**DATA SUPPLIED:**
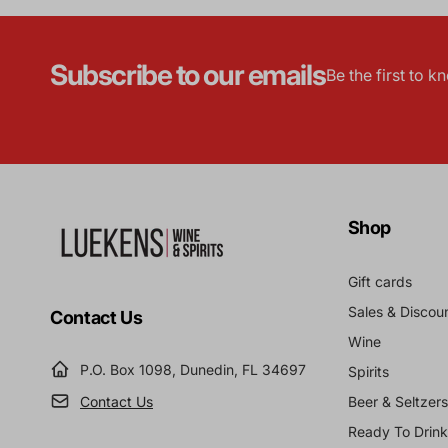
Subscribe to our emails
Be the first to 
Shop
Gift cards
Sales & Discou
Contact Us
Wine
P.O. Box 1098, Dunedin, FL 34697
Spirits
Contact Us
Beer & Seltzers
Ready To Drink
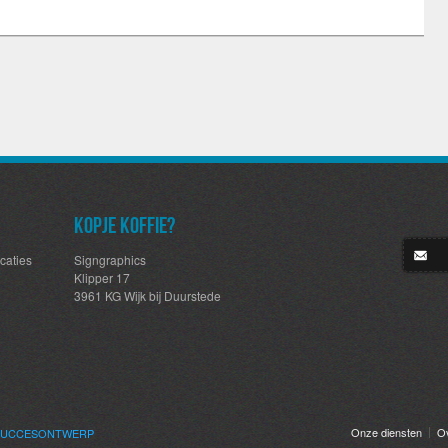
Kopje koffie?
caties
Signgraphics
Klipper 17
3961 KG Wijk bij Duurstede
Onze diensten
O
SUCCES
ONTWERP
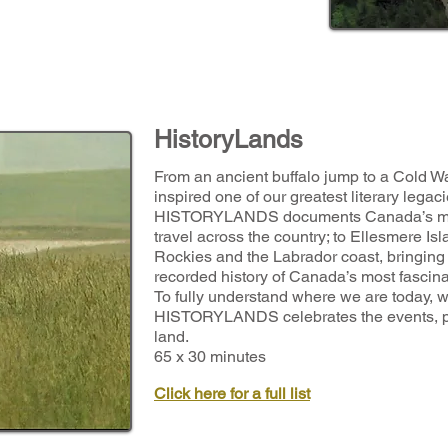
HistoryLands
From an ancient buffalo jump to a Cold War
inspired one of our greatest literary legaci
HISTORYLANDS documents Canada’s most
travel across the country; to Ellesmere Is
Rockies and the Labrador coast, bringing t
recorded history of Canada’s most fascin
To fully understand where we are today, w
HISTORYLANDS celebrates the events, pla
land.
65 x 30 minutes
Click here for a full list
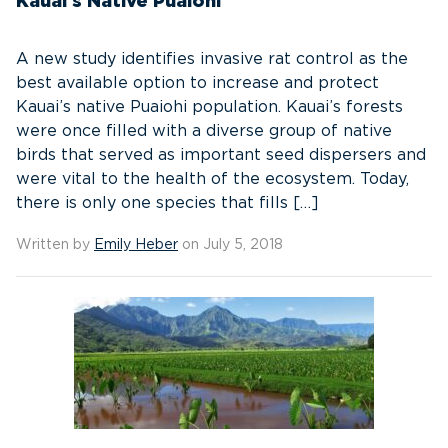
Kauai’s Native Puaiohi
A new study identifies invasive rat control as the
best available option to increase and protect
Kauai’s native Puaiohi population. Kauai’s forests
were once filled with a diverse group of native
birds that served as important seed dispersers and
were vital to the health of the ecosystem. Today,
there is only one species that fills […]
Written by
Emily Heber
on July 5, 2018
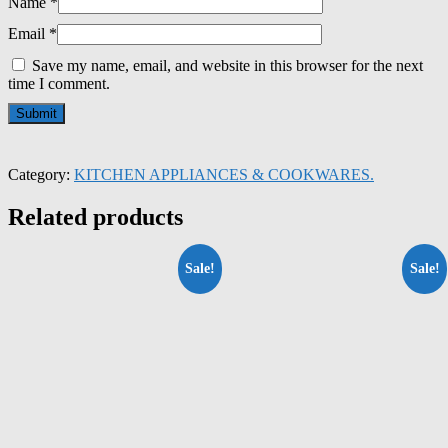
Name
*
Email
*
Save my name, email, and website in this browser for the next
time I comment.
Category:
KITCHEN APPLIANCES & COOKWARES.
Related products
Sale!
Sale!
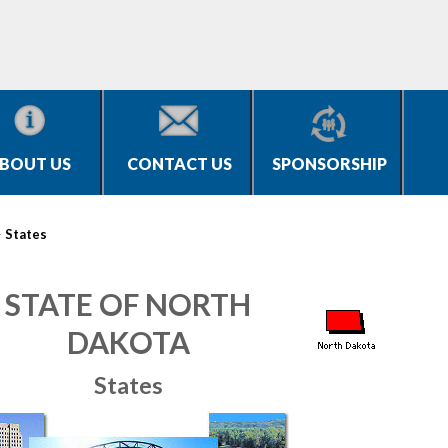
BOUT US
CONTACT US
SPONSORSHIP
>
States
STATE OF NORTH
DAKOTA
States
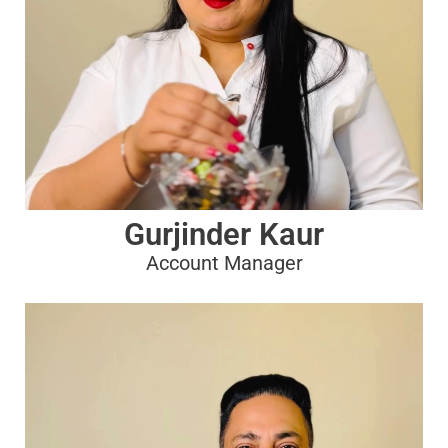
Gurjinder Kaur
Account Manager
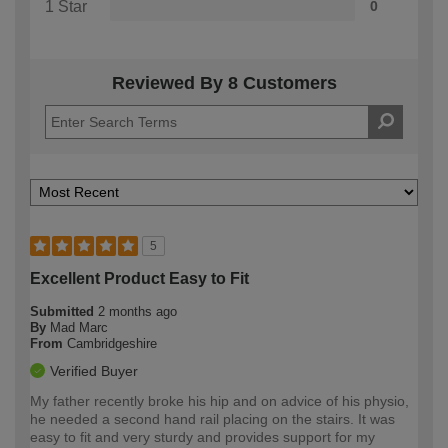
1 Star
0
Reviewed By 8 Customers
5
Excellent Product Easy to Fit
Submitted
2 months ago
By
Mad Marc
From
Cambridgeshire
Verified Buyer
My father recently broke his hip and on advice of his physio,
he needed a second hand rail placing on the stairs. It was
easy to fit and very sturdy and provides support for my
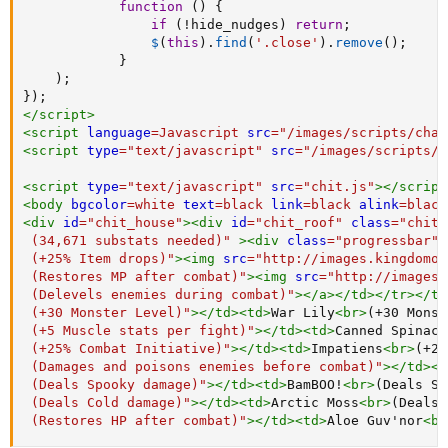
function
(
)
{
if
(
!
hide_nudges
)
return
;
$
(
this
)
.
find
(
'.close'
)
.
remove
(
)
;
}
)
;
}
)
;
</
script
>
<
script
language
=
Javascript
src
=
"
/images/scripts/char
<
script
type
=
"
text/javascript
"
src
=
"
/images/scripts/c
<
script
type
=
"
text/javascript
"
src
=
"
chit.js
"
>
</
script
<
body
bgcolor
=
white
text
=
black
link
=
black
alink
=
black
<
div
id
=
"
chit_house
"
>
<
div
id
=
"
chit_roof
"
class
=
"
chit_
 (34,671 substats needed)
"
>
<
div
class
=
"
progressbar
"
 (+25% Item drops)
"
>
<
img
src
=
"
http://images.kingdomof
 (Restores MP after combat)
"
>
<
img
src
=
"
http://images.
 (Delevels enemies during combat)
"
>
</
a
>
</
td
>
</
tr
>
</
tb
 (+30 Monster Level)
"
>
</
td
>
<
td
>
War Lily
<
br
>
(+30 Monst
 (+5 Muscle stats per fight)
"
>
</
td
>
<
td
>
Canned Spinach
 (+25% Combat Initiative)
"
>
</
td
>
<
td
>
Impatiens
<
br
>
(+25
 (Damages and poisons enemies before combat)
"
>
</
td
>
<
t
 (Deals Spooky damage)
"
>
</
td
>
<
td
>
BamBOO!
<
br
>
(Deals Sp
 (Deals Cold damage)
"
>
</
td
>
<
td
>
Arctic Moss
<
br
>
(Deals 
 (Restores HP after combat)
"
>
</
td
>
<
td
>
Aloe Guv'nor
<
br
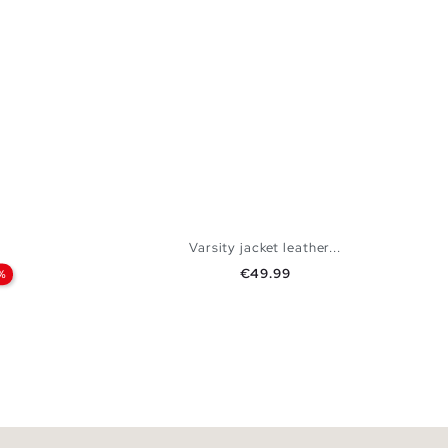
Varsity jacket leather...
Price
€49.99
%
 BAG
ADD TO SHOPPING BAG
XXL
S
M
L
XL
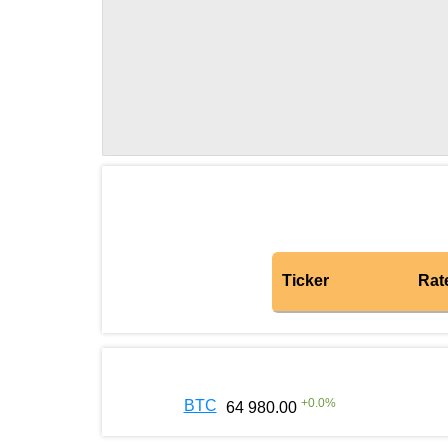
Ticker
Rat
+
0.0
%
BTC
64 980.00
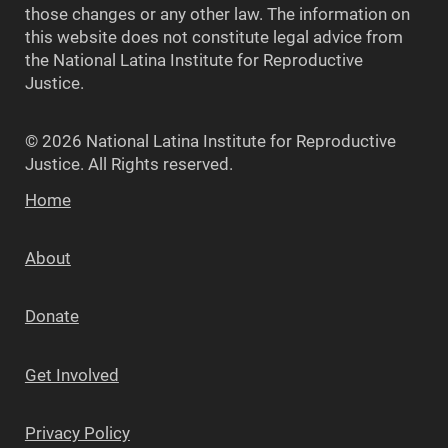
those changes or any other law. The information on
this website does not constitute legal advice from
the National Latina Institute for Reproductive
Justice.
© 2026 National Latina Institute for Reproductive
Justice. All Rights reserved.
Home
About
Donate
Get Involved
Privacy Policy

**PROBLEM DETAILS:** If a line in the material above holds "Kauai", copy it.

**EXPECTED ANSWER:**
Kauai’s Native Puaiohi
Kauai’s native Puaiohi population. Kauai’s forests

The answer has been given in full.